Hace casi siete años el pibe del servicio local los iba a ver a la terminal y charlaba con ellos. Ayudó a que el Mono tuviera papeles. Y los terminó convenciendo a los dos varones de ir a la Casa del Adolescente de la Municipalidad. La China se fue a vivir con una mujer que tenía pulsera de control del Servicio Penitenciario Bonaerense. Había estado presa por venta de drogas. Ejercía la prostitución que no es delito pero es vejación. Y probablemente a la China la regenteó.

El abuelo, que supo tener un pasado futbolístico en un club de la ciudad, los tuvo un tiempo. Pero cuentan que no podía con ellos.

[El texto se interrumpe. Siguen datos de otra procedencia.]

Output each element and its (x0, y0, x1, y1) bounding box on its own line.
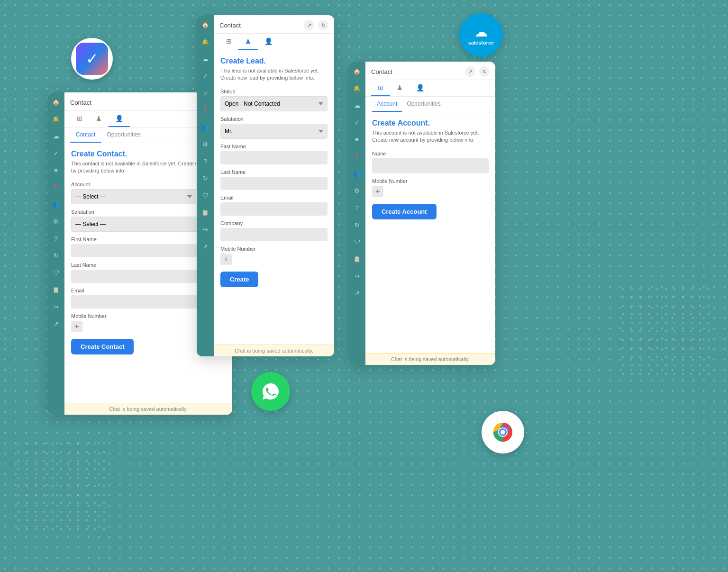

De la Casa del Adolescente el Tata se fugaba. En el diario de la ciudad, cada tanto, salía una noticia bajo el título “Búsqueda”. “Mide 1,55 metro, tiene contextura robusta, cabellos cortos oscuros, tez morena, ojos marrones y no presenta señas particulares. Vestía zapatillas, pantalón oscuro a cuadros y remera negra”. Tenía 12 años entonces. 13, en otra de las tantas fugas.

Un robo de una bici. De un celu. Un encubrimiento. El Tata iba aprendiendo los vericuetos del mundo penal. El Mono se daba con cuanto producto lo pudiera anestesiar por un rato, un par de ratos, el tiempo entero. El Tata también. Había que huir de un presente sin mañana porque el mañana, a veces, demasiadas, no existe. La China, mientras, hacía lo que podía.

Fueron creciendo todos ellos. Tenían portación de historia. Portación de apellido. Y, con el tiempo, portación de crónicas rayanas con el peligro para el otro.
Un día el Tata, ahora que tiene 18 años, cruzó la frontera. Dicen que fue él. Lo reconocieron. El Tata mató. Terminó con la vida de una persona. De una buena persona. De uno de esos tipos queridos por todos.

Y el Tata puede ser o no –ya se verá- el culpable directo de haber empuñado el arma. Pero antes, mucho antes, hay una biografía que cada una de las patas del Estado conoció. Forjó. Alimentó. Nutrió de olvidos. De perversidades. Le dijo que esperara un poco cada vez que pidió ayuda. Cuando dijo “quiero que me internen” y le respondían “hay que esperar dos o tres meses para el turno de la entrevista”.

Ahora el Tata se salió del circuito del chiquitaje y pasó a las ligas mayores. Y el Estado, ese contrato social de los incluidos, lo fogoneó y le habilitó el camino. La mesa estuvo convenientemente servida.